How malaria RDTs work

Malaria rapid diagnostic tests (RDTs) assist in the diagnosis of malaria by providing evidence of the presence of malaria parasites in human blood. RDTs are an alternative to diagnosis based on clinical grounds or microscopy, particularly where good quality microscopy services cannot be readily provided.

Variations occur between products, such as targets and formats, though the principles of the tests are similar. Malaria RDTs detect specific antigens (proteins) produced by malaria parasites in the blood of infected individuals. Some RDTs can detect only one species (Plasmodium falciparum) while others detect multiple species (P. vivax, P. malariae and P. ovale). Blood for the test is commonly obtained from a finger-prick.

RDTs are lateral flow immuno-chromatographic antigen-detection tests, which rely on the capture of dye-labeled antibodies to produce a visible band on a strip of nitro-cellulose, often encased in plastic housing, referred to as cassettes. With malaria RDTs, the dye-labeled antibody first binds to a parasite antigen, and the resultant complex is captured on the strip by a band of bound antibody, forming a visible line (T - test line) in the results window. A control line (C- control line) gives information on the integrity of the antibody-dye conjugate, but does not confirm the ability to detect parasite antigen.

RDT cassette

Inside the cassette is a strip made of filter paper and nitrocellulose. Typically, a drop of blood is added to the RDT through one hole (A; sample well), and then a number of drops of buffer usually through another hole (B; buffer well). Buffer carries the blood along the length of the RDT.

Mode of action of common malaria RDT format

 1. The first step of the test procedure involves mixing the patient’s blood with a lysing agent in a test strip or well. This ruptures the red blood cells, releasing more parasite protein.

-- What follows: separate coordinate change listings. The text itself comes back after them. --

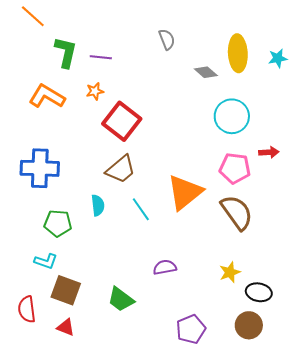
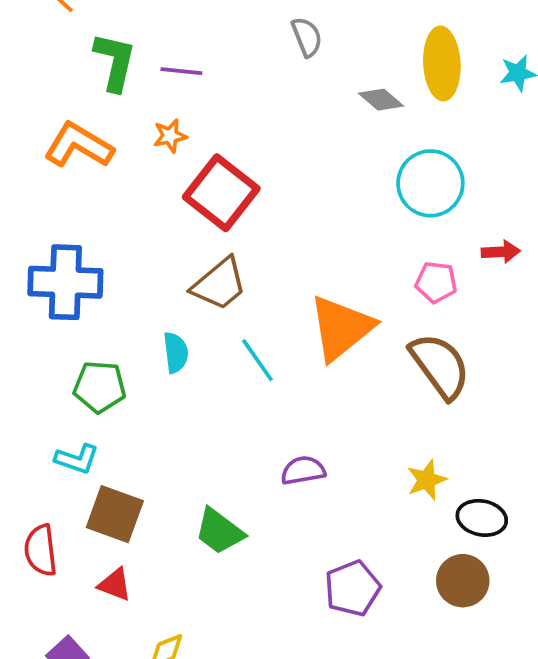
pink pentagon: (235, 168) -> (436, 282), size x0.7

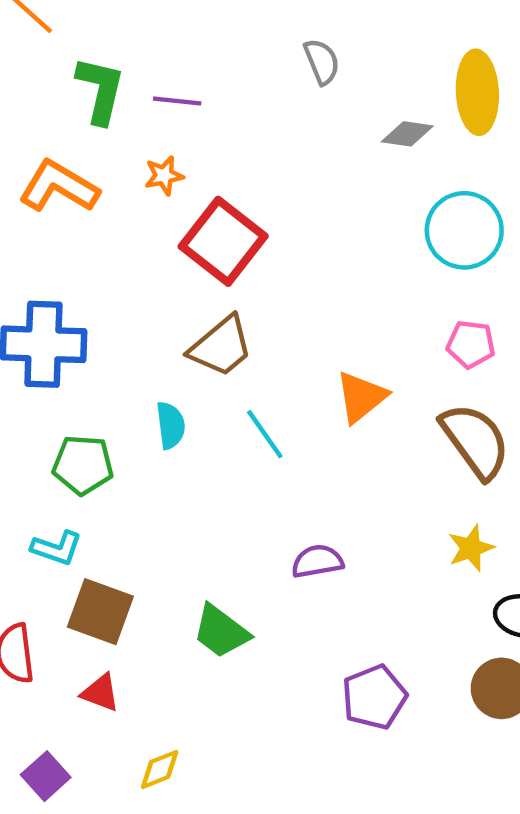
gray diamond: (381, 100) -> (407, 134), turned -33
orange triangle: (341, 328) -> (361, 397), size x0.7
yellow star: (427, 480) -> (471, 548), moved

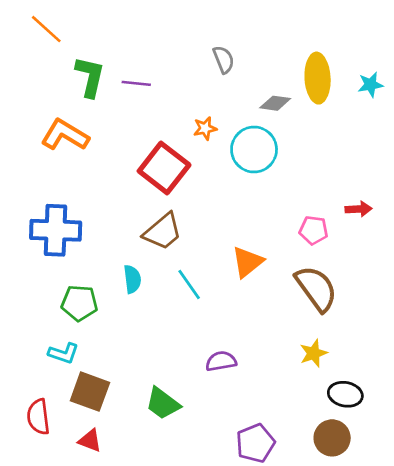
orange star: (164, 176) -> (205, 128), moved
cyan circle: (464, 230) -> (254, 150), moved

 2. Dye-labeled antibody, specific for target antigen, is present on the lower end of nitrocellulose strip or in a plastic well provided with the strip. Antibody, also specific for the target antigen, is bound to the strip in a thin (test) line, and either antibody specific for the labeled antibody, or antigen, is bound at the control line.

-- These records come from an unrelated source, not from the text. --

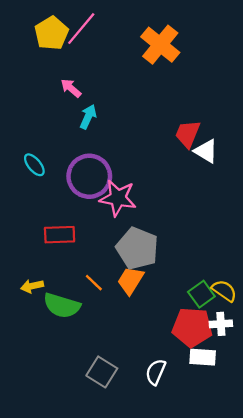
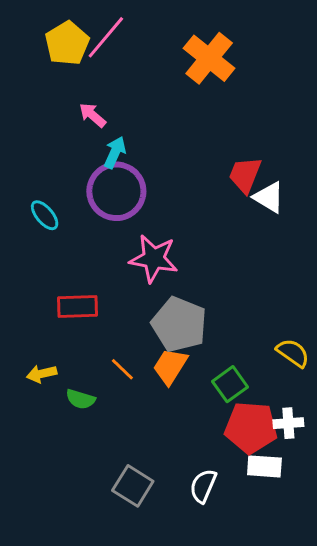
purple circle: (89, 176) -> (116, 191), moved
yellow semicircle: (224, 291) -> (293, 353), moved
green square: (201, 294) -> (230, 384), moved
green semicircle: (62, 306) -> (80, 399), size x0.6

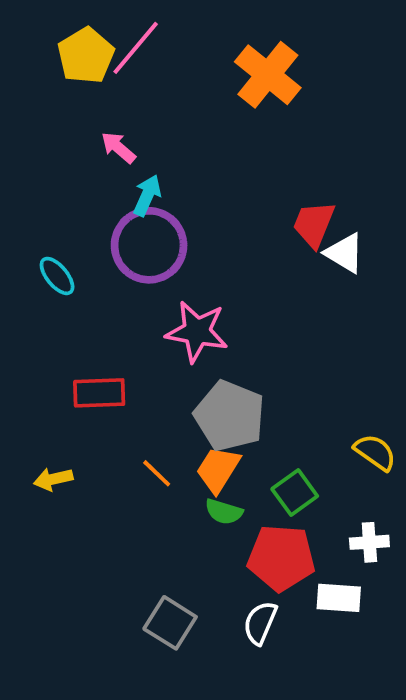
green semicircle: (80, 399) -> (224, 512), moved
red pentagon: (251, 428) -> (281, 558), moved

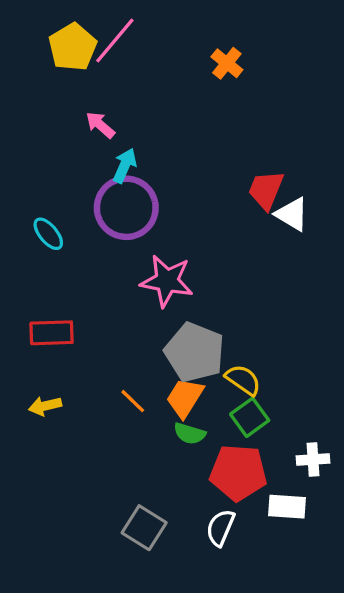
orange cross: (268, 75) -> (227, 63), size x0.6
red rectangle: (99, 393) -> (52, 333), moved
yellow semicircle: (375, 452) -> (243, 380), moved

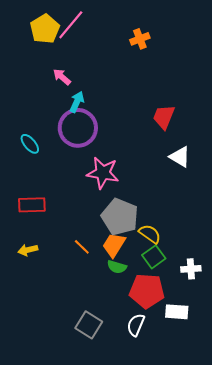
orange cross: (227, 63) -> (140, 39), turned 30
white triangle: (292, 214) -> (180, 157), moved
white cross: (313, 459) -> (191, 269), moved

 3. Blood and buffer, which have been placed on strip or in the well, are mixed with labeled antibody and are drawn up the strip across the lines of bound antibody.

 4. If antigen is present, some labeled antibody-antigen complex will be trapped and accumulate on the test line. Excess-labeled antibody is trapped and accumulates on the control line. A visible control line indicates that labeled antibody has traversed the full length of the strip, past the test line, and that at least some free antibody remains conjugated to the dye and that some of the capturing properties of the antibodies remain intact.

 5. The intensity of the test band will vary with the amount of antigen present, at least at low parasite densities (antigen concentration), as this will determine the amount of dye particles which will accumulate on the line. The control band intensity may decrease at higher parasite densities, as much of the labeled antibody will have been captured by the test band before reaching the control.